The market reacted positively to an announcement of big changes at Altron, which will see the end of an era as the Venter group prepares to give up control of the company after 51 years.
This after the JSE-listed group announced it had reached an agreement with Value Capital Partners (VCP) that will see the investment company make a capital investment of R400 million in Altron. There will also be changes to the group's control structure, to shift it from a family-controlled and -managed business to independent management.
"I think this is a very positive move for the Altron group, and with the management change and the cash injection comes the possibility of the business taking a refreshed approach to the ICT sector in South Africa," says Richard Hurst, director of enterprise research at Africa Analysis.
The market agreed and the share price jumped 20% after the announcement and closed over 16% higher yesterday at R8.72. This morning, the stock continued to rally in early trade.
"I think this is the right move as it seems the company will no longer be fighting its battles alone. One of the major benefits the recent changes will bring, will be the ability to apply fresh minds and eyes to opportunities and challenges facing the company and the sector," adds Hurst.
Changing of the guard
The deal is still subject to regulatory and shareholder approval, but if it goes ahead, Altron will issue new shares to VCP, giving the investment firm a 15% stake in the business. It will also see the end of over half a century of Venter family control of the business.
The Venter family has agreed that, should the transaction be successfully implemented, it will result in the collapse of Altron's current control structure through the conversion of the company's low-voting shares into a single class of voting shares.
Founder Bill Venter says he and the rest of the family will remain invested in and fully committed to the company and will thus retain their full economic interest.

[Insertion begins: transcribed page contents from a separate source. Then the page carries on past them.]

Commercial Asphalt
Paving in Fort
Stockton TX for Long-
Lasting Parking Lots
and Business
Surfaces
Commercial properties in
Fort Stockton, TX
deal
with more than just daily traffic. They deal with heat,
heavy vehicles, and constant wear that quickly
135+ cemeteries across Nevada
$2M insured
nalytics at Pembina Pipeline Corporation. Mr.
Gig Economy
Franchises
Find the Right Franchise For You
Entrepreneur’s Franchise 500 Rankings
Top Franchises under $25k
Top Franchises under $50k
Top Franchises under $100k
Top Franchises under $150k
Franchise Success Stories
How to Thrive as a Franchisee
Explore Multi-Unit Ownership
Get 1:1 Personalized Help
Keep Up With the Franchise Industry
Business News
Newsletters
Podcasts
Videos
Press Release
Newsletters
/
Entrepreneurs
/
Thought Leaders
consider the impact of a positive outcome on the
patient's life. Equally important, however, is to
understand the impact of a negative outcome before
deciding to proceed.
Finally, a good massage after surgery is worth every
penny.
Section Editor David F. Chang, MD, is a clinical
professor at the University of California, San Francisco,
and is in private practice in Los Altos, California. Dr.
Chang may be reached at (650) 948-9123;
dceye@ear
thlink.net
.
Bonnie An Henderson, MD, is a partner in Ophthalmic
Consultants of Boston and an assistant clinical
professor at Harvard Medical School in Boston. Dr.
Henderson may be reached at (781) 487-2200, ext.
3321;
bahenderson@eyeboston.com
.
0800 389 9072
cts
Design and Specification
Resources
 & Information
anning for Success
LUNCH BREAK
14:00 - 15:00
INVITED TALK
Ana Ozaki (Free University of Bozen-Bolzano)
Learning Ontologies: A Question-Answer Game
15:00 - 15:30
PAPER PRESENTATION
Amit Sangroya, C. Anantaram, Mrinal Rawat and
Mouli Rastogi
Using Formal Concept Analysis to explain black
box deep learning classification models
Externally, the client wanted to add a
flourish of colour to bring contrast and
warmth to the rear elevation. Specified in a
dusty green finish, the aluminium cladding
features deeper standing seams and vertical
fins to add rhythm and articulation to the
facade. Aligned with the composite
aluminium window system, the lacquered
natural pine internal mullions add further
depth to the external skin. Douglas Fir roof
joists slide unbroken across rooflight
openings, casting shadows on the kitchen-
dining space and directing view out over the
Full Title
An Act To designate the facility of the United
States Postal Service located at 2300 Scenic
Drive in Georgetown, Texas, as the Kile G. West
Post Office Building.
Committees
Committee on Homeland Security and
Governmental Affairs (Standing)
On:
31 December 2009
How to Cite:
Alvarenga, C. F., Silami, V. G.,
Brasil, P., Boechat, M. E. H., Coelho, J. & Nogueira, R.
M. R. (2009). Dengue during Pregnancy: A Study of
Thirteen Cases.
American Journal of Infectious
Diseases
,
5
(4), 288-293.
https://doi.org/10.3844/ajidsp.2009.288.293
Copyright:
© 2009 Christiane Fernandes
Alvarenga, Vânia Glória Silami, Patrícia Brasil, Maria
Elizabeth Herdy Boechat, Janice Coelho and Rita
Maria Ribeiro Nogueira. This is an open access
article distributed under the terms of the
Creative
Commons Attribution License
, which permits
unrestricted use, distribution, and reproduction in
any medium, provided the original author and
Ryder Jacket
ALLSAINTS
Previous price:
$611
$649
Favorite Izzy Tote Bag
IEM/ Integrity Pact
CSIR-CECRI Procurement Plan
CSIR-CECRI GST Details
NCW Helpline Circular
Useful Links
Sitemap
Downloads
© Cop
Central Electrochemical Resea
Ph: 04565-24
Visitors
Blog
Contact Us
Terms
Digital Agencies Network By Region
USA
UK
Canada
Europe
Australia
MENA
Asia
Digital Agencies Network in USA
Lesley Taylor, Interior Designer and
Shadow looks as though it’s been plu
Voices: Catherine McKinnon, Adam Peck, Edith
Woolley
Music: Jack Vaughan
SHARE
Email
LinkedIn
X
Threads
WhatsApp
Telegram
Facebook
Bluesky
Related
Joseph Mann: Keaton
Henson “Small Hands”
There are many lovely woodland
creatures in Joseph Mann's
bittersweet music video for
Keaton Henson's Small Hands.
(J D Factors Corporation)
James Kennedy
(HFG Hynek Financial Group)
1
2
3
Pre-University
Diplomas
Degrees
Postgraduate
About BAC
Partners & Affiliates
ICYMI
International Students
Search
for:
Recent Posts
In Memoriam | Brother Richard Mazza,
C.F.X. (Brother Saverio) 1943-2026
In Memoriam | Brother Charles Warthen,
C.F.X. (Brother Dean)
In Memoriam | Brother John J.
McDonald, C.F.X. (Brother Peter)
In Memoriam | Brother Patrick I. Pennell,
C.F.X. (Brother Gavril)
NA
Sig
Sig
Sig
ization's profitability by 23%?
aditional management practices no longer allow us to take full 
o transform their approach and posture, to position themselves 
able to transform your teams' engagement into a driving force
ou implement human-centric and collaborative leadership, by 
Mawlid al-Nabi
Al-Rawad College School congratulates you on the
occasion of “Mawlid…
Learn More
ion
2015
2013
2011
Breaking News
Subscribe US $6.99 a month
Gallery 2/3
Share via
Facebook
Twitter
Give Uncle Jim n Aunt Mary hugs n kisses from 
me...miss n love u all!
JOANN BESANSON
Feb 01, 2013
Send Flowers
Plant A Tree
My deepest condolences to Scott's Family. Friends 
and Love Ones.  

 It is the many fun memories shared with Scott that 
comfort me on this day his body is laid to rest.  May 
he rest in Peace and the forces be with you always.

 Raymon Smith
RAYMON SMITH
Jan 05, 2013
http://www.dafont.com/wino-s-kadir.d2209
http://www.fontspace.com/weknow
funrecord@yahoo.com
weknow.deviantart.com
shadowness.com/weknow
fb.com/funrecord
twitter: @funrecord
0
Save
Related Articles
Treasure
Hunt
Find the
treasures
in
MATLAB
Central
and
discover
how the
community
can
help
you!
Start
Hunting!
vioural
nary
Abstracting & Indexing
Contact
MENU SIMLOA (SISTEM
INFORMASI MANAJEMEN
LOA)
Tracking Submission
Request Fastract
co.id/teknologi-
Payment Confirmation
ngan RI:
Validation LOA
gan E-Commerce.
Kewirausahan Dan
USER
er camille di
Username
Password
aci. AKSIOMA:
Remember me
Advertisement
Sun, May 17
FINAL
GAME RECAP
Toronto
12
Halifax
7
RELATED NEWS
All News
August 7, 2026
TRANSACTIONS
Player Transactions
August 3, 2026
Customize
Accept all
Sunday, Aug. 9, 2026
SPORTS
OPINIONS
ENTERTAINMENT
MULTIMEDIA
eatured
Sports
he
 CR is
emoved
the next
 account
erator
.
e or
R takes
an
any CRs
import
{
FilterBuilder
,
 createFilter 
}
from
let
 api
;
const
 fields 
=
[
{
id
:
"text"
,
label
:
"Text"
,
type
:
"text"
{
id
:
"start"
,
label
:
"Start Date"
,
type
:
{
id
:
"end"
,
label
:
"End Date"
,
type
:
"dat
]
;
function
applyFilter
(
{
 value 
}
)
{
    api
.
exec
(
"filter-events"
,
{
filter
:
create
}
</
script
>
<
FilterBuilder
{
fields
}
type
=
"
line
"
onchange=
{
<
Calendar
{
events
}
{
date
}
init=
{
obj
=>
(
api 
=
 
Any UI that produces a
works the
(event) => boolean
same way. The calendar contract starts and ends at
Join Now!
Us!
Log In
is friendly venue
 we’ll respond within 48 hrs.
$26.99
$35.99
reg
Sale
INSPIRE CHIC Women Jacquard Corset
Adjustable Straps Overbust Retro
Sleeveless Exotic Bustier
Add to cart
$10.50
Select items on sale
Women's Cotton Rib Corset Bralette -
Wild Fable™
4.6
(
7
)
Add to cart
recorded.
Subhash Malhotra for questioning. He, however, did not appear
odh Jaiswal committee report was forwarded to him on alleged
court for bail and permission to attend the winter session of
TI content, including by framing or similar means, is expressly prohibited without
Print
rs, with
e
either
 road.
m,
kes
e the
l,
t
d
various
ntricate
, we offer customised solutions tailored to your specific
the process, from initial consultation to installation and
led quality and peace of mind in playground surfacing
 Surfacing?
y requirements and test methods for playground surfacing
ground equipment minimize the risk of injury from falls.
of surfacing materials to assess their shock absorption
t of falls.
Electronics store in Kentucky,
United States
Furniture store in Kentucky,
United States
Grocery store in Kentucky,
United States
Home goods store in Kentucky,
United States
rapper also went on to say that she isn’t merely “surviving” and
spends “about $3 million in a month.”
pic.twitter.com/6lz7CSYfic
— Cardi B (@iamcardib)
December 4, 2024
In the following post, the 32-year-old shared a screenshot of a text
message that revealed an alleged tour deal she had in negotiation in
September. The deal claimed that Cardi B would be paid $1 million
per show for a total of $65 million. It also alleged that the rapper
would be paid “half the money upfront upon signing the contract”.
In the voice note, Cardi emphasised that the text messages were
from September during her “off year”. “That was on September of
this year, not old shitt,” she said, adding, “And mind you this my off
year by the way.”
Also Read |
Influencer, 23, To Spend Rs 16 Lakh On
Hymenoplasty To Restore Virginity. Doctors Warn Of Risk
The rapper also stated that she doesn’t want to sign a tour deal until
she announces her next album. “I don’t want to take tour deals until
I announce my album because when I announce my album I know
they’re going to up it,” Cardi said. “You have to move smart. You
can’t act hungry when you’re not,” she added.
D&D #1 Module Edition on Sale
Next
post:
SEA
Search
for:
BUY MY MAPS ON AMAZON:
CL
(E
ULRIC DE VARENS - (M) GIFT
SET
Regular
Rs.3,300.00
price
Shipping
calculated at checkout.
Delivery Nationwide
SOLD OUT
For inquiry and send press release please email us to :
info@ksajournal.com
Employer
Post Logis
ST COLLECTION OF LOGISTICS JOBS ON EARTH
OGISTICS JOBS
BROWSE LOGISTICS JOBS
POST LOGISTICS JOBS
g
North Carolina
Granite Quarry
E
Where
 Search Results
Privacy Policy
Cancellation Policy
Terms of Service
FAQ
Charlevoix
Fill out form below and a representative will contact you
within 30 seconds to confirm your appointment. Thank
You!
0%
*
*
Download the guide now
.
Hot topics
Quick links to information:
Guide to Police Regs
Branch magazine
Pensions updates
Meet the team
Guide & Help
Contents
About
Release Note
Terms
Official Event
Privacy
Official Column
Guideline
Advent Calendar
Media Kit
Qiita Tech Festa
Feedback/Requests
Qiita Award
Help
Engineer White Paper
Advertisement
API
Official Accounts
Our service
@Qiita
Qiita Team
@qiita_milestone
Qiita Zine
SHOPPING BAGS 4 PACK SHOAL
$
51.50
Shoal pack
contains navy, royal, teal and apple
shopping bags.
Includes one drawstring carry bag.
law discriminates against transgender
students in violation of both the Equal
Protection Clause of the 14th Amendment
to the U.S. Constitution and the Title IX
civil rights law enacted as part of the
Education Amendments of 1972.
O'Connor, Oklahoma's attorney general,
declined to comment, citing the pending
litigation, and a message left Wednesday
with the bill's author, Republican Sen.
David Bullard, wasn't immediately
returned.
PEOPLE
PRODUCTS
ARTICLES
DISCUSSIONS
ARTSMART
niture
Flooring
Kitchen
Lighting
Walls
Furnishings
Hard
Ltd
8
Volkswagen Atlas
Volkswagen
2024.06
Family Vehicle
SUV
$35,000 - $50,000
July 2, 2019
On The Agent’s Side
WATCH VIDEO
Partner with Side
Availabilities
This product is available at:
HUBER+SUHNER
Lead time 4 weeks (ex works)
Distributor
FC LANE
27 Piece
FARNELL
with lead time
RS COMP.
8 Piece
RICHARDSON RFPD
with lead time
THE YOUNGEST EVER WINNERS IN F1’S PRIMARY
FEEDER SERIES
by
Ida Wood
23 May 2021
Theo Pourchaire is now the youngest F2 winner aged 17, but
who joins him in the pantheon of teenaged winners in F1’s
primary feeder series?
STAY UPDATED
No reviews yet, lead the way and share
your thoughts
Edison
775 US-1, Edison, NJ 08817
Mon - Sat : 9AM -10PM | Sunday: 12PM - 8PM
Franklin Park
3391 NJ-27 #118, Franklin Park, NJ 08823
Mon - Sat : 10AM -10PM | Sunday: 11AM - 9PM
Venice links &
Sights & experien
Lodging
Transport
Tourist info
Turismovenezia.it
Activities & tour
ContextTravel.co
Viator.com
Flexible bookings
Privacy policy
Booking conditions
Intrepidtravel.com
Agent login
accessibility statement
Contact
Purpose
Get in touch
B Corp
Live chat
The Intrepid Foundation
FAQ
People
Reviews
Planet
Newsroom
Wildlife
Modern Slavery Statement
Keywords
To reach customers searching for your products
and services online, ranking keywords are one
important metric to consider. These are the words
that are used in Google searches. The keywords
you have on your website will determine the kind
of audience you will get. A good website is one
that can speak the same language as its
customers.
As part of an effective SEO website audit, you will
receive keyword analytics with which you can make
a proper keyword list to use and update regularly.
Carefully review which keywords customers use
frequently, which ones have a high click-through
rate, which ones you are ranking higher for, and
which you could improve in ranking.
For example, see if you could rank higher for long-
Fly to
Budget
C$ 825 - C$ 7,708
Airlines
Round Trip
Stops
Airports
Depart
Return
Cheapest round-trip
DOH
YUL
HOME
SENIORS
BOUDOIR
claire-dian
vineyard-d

At the moment, the Venter family has a 57% voting position in the Altron group, but its economic position is 17.5%. If the deal is concluded, a new mechanism will be put in place that will leave the family with a 25.1% voting position. This will remain in effect as long as the Venter family holds an economic interest of more than 10% in Altron.
"The dilution of the voting rights is a natural consequence of the deal, and like the change in leadership, will serve to breathe new life and direction into the company," says Hurst.
Bill Venter founded the company in 1965 as Allied Electric, and the company opened its doors as a designer and manufacturer of semi-conductor rectifier equipment, variable-speed drives and electronic signal equipment and transformers, among others.
Today, the group employs over 12 000 employees globally, and through its principal subsidiaries ? Altech, Bytes and Powertech ? is invested in telecommunications, power electronics, multimedia and information technology.
Bill Venter passed the CEO baton to son Robbie Venter in 2001 and stepped down as chairman of the board in 2009. He is currently non-executive chairman but plans to retire from that role at the end of the company's current financial year and will then assume the title of chairman emeritus and remain a non-executive director.
The group is looking for a new CEO, as Robbie Venter plans to step down from the role and become a non-executive director. He says the appointment of a new CEO will take place in a phased approach because there are still a number of key projects under way relating to "the repositioning of the group as a focused, but smaller, IT company".
"A change in leadership will be welcomed by the market and the sector as a whole. This has no bearing on the leadership qualities of the people in question, but rather goes to the need to create other opportunities for the business and to grow people within the business. It is natural that the successors will be guided by existing and new investors," according to Hurst.
Bill Venter says he is confident the proposed changes will have a positive effect on Altron going forward.
"Although more work needs to be done, the outlook is extremely positive with respect to getting the group back on a path of profitability and growth that is sustainable," he says.
"I think this is both the end of an era and the start of a new evolution for the company. The end of the era refers to the control exerted by the Venter family. Naturally, they will still have a say in the company that they have helped build, but the new evolution will see management decisions being more responsive to market conditions and based on investor value," adds Hurst.
VCP is an investment company founded by Antony Ball, founder and ex-CEO of Brait, and Sam Sithole, ex-CFO of Brait. As part of VCP's investment, both Ball and Sithole will join the Altron board, which is also looking to appoint new members who have a strong background in IT.
Hurst says the VCP leadership has developed a sound knowledge and experience in taking undervalued and underperforming assets and turning these around, delivering shareholder value.
This year, Altron's attempts at a turnaround began bearing fruit, as the group saw headline earnings per share swing from a loss to a profit for the six months ended 31 August, despite revenue decreasing 14% to R11.4 billion. Earlier in 2016, the embattled technology group reported it lost over R1 billion in total revenue for the year ended 29 February.
In terms of a strategy for Altron going forward, Hurst believes the company will need to focus on developing skills and taking on new opportunities emerging in the ICT sector, such as cloud computing, the Internet of things, and in particular, the application development and integration side of the market.